For each record that follows, give it back exactly, with no pictures included.
↓↓↓
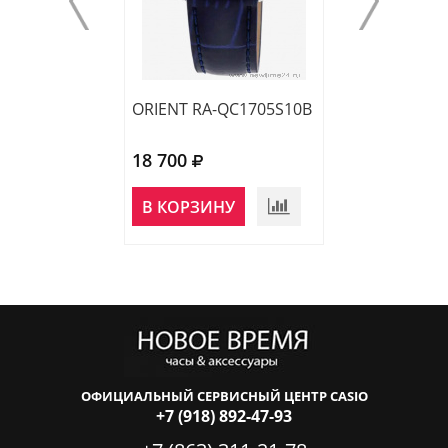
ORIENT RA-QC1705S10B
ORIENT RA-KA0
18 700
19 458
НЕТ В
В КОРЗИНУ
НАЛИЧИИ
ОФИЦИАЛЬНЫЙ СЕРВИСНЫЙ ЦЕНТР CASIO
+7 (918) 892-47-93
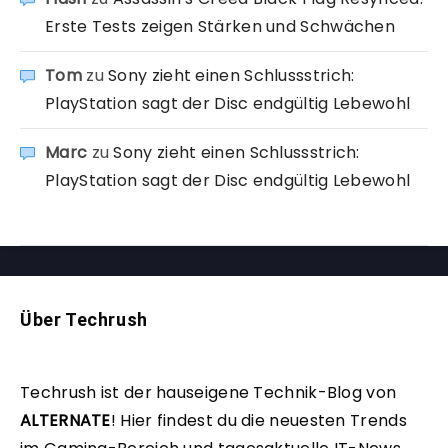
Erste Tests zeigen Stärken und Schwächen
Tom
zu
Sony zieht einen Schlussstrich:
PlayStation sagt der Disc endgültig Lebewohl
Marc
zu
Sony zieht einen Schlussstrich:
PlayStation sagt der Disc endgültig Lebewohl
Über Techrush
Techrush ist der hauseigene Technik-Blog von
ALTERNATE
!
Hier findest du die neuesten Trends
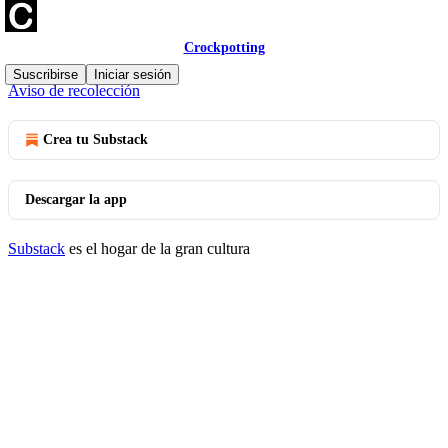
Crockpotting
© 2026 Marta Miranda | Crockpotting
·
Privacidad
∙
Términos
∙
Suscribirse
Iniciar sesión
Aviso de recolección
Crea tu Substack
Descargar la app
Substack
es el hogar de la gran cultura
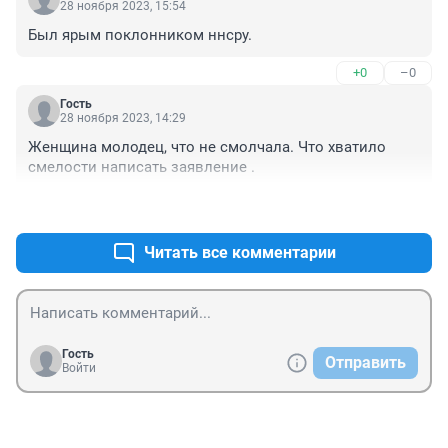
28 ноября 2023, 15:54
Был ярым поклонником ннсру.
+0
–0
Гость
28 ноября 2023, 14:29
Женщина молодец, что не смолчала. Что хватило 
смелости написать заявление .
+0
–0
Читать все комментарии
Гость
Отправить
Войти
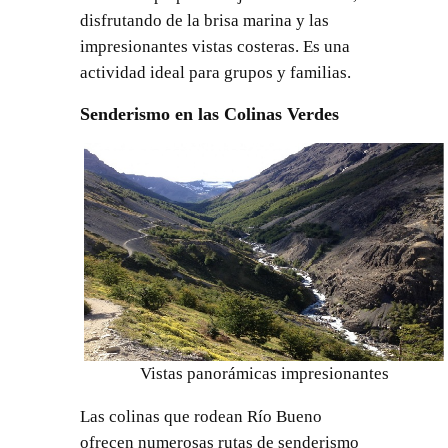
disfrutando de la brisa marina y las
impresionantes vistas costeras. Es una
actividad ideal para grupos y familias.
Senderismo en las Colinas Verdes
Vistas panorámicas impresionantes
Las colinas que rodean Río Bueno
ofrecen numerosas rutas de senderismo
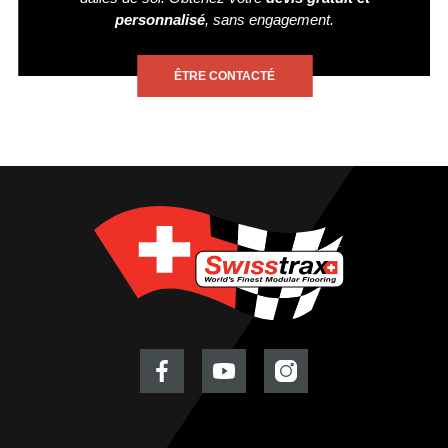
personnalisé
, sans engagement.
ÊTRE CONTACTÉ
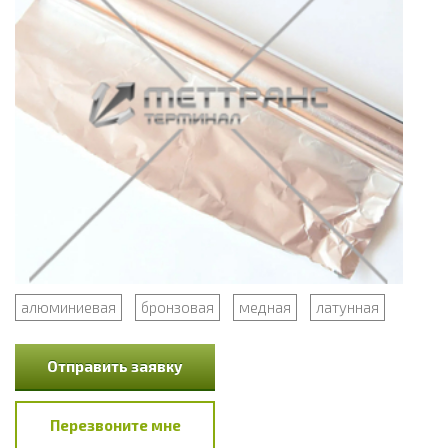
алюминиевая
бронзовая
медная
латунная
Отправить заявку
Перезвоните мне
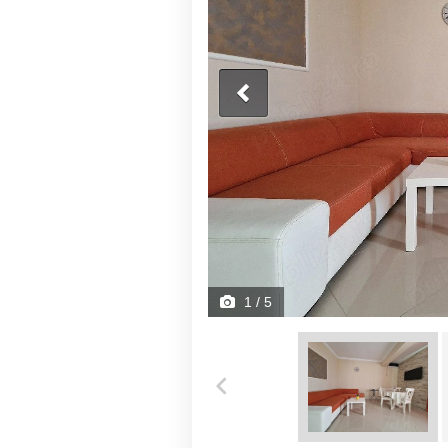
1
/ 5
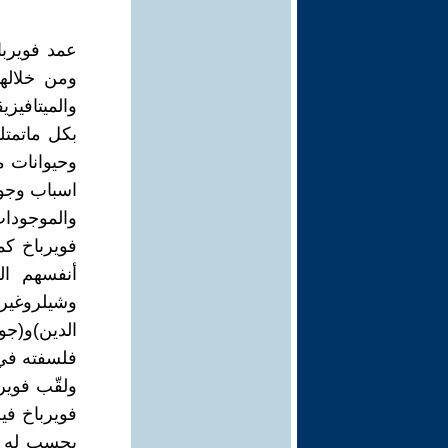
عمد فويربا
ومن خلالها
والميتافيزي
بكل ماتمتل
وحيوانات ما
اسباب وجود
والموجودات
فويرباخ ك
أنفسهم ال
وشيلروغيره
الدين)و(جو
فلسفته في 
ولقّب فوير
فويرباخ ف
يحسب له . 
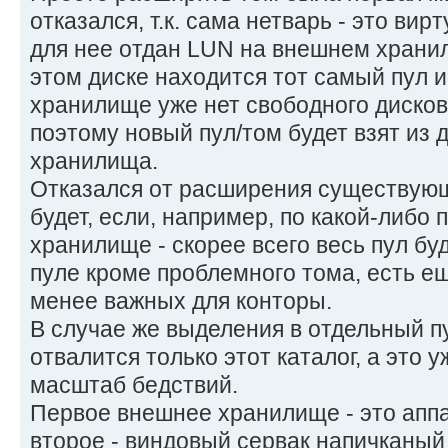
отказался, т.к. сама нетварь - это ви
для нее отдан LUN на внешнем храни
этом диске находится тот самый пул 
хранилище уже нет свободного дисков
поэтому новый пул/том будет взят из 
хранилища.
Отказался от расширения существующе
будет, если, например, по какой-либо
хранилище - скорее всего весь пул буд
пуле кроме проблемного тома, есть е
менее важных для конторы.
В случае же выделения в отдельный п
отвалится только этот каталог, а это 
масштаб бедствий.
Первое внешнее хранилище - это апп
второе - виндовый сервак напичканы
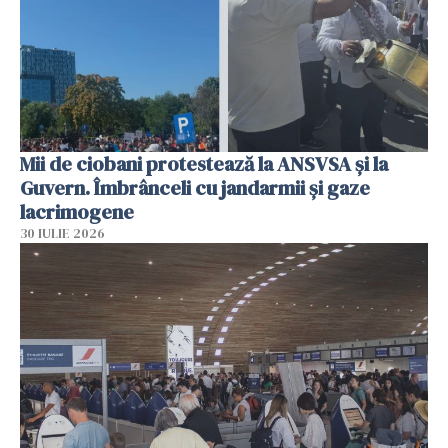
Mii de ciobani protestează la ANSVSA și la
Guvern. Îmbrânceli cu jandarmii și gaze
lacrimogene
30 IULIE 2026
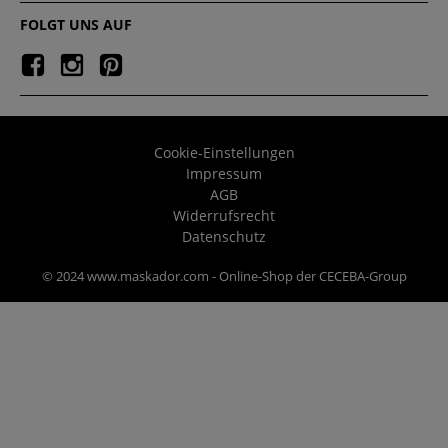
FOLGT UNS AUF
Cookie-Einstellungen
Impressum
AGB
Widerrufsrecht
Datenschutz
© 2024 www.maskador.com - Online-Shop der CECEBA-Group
↑↑↑
Solution to the exercise:
ORIENT RA-QC1705S10B
ORIENT RA-KA0
18 700
19 458
НЕТ В
В КОРЗИНУ
НАЛИЧИИ
ОФИЦИАЛЬНЫЙ СЕРВИСНЫЙ ЦЕНТР CASIO
+7 (918) 892-47-93
Erste Tests zeigen Stärken und Schwächen
Tom
zu
Sony zieht einen Schlussstrich:
PlayStation sagt der Disc endgültig Lebewohl
Marc
zu
Sony zieht einen Schlussstrich:
PlayStation sagt der Disc endgültig Lebewohl
Über Techrush
Techrush ist der hauseigene Technik-Blog von
ALTERNATE
!
Hier findest du die neuesten Trends
Crockpotting
© 2026 Marta Miranda | Crockpotting
·
Privacidad
∙
Términos
∙
Suscribirse
Iniciar sesión
Aviso de recolección
Crea tu Substack
Descargar la app
Substack
es el hogar de la gran cultura
28 ноября 2023, 15:54
Был ярым поклонником ннсру.
+0
–0
Гость
28 ноября 2023, 14:29
Женщина молодец, что не смолчала. Что хватило 
смелости написать заявление .
+0
–0
Читать все комментарии
Гость
Отправить
Войти
disfrutando de la brisa marina y las
impresionantes vistas costeras. Es una
actividad ideal para grupos y familias.
Senderismo en las Colinas Verdes
Vistas panorámicas impresionantes
Las colinas que rodean Río Bueno
ofrecen numerosas rutas de senderismo
personnalisé
, sans engagement.
ÊTRE CONTACTÉ
алюминиевая
бронзовая
медная
латунная
Отправить заявку
Перезвоните мне
1
/ 5
عمد فويربا
ومن خلالها
والميتافيزي
بكل ماتمتل
وحيوانات ما
اسباب وجود
والموجودات
فويرباخ ك
أنفسهم ال
وشيلروغيره
الدين)و(جو
فلسفته في 
ولقّب فوير
فويرباخ ف
يحسب له . 
отказался, т.к. сама нетварь - это ви
для нее отдан LUN на внешнем храни
этом диске находится тот самый пул 
хранилище уже нет свободного дисков
поэтому новый пул/том будет взят из 
хранилища.
Отказался от расширения существующе
будет, если, например, по какой-либо
хранилище - скорее всего весь пул буд
пуле кроме проблемного тома, есть е
менее важных для конторы.
В случае же выделения в отдельный п
отвалится только этот каталог, а это 
масштаб бедствий.
Первое внешнее хранилище - это апп
второе - виндовый сервак напичканы
Mii de ciobani protestează la ANSVSA și la
Guvern. Îmbrânceli cu jandarmii și gaze
lacrimogene
30 IULIE 2026
FOLGT UNS AUF
Cookie-Einstellungen
Impressum
AGB
Widerrufsrecht
Datenschutz
© 2024 www.maskador.com - Online-Shop der CECEBA-Group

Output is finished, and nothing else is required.